> _DIRECTIONS_:
All lines holding the word "wieder" should be located in the records and copied.

━━━━━ PROVIDED RECORDS

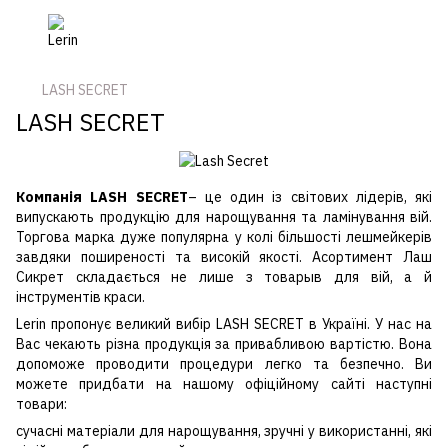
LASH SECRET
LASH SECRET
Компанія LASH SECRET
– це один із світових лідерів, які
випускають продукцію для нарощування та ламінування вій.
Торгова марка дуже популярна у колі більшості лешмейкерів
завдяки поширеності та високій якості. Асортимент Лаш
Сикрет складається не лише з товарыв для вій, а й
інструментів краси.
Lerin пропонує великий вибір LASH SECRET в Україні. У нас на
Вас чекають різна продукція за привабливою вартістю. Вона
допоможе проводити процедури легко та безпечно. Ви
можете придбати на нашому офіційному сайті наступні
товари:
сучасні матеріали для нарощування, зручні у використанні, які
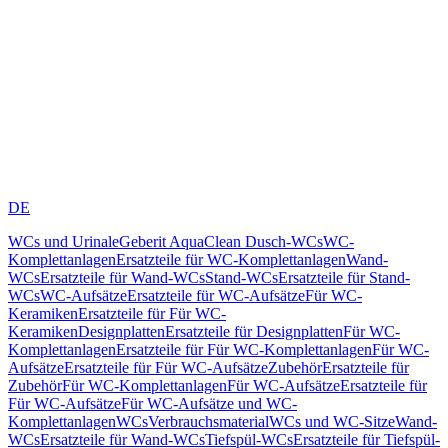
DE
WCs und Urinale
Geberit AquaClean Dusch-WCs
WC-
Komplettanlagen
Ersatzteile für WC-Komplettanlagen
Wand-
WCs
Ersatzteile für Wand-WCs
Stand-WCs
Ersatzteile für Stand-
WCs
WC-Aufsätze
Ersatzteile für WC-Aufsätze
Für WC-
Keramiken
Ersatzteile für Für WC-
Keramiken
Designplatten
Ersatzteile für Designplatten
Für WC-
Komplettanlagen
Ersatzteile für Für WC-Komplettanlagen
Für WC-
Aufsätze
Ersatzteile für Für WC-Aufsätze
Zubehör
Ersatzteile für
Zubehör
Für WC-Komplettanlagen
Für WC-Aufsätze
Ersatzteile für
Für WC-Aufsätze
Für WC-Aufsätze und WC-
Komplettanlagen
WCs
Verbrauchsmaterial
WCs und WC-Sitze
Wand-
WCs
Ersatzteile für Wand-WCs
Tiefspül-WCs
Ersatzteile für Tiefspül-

━━━━━━━━━━
━━━━━ PROVIDED RECORDS

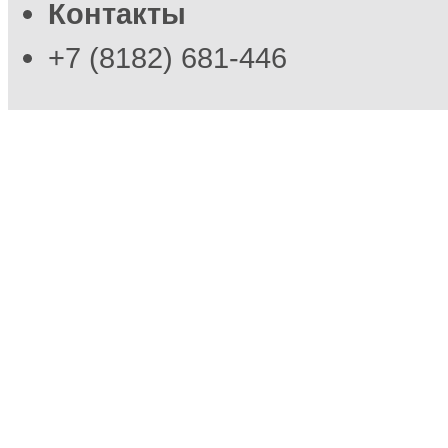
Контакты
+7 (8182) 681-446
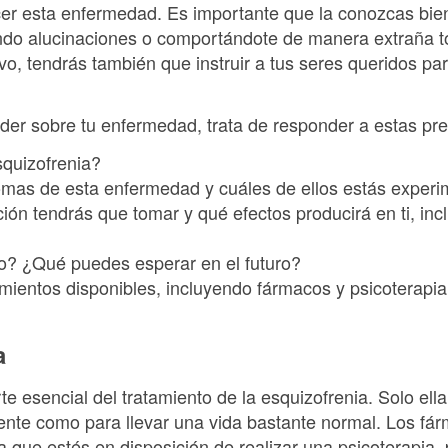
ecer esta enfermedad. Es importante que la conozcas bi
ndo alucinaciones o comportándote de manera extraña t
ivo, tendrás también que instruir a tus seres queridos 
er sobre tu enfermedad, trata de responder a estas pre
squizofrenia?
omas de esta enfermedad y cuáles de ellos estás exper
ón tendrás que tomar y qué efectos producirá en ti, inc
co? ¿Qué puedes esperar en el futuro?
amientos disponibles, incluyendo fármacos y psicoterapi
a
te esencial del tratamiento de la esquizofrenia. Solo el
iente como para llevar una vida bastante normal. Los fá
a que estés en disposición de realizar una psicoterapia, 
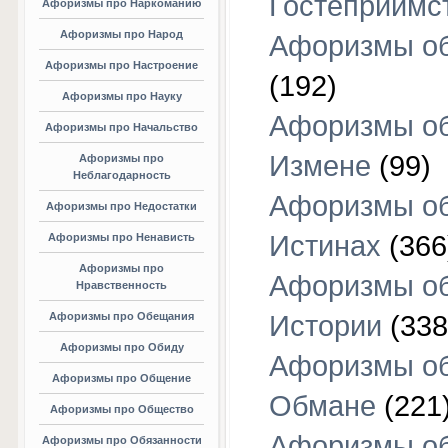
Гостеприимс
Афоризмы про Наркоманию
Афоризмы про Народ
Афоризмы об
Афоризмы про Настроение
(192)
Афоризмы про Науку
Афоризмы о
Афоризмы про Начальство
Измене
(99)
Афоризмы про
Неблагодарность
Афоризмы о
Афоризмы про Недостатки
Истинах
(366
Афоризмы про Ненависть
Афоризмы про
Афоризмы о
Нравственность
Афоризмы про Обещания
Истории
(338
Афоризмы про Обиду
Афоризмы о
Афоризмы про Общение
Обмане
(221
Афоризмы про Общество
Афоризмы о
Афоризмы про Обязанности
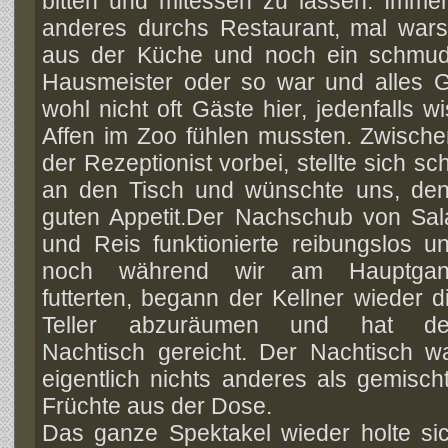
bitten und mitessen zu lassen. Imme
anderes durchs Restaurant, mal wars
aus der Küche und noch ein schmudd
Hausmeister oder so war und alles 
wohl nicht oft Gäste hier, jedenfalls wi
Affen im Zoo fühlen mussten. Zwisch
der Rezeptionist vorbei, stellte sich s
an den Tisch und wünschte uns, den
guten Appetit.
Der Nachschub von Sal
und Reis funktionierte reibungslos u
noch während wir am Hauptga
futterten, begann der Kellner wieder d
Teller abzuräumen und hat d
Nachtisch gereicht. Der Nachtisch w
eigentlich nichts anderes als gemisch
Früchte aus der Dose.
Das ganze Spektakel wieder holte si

━━━━━━━━━━

> _WRITTEN ANSWER_:
futterten, begann der Kellner wieder d
Das ganze Spektakel wieder holte si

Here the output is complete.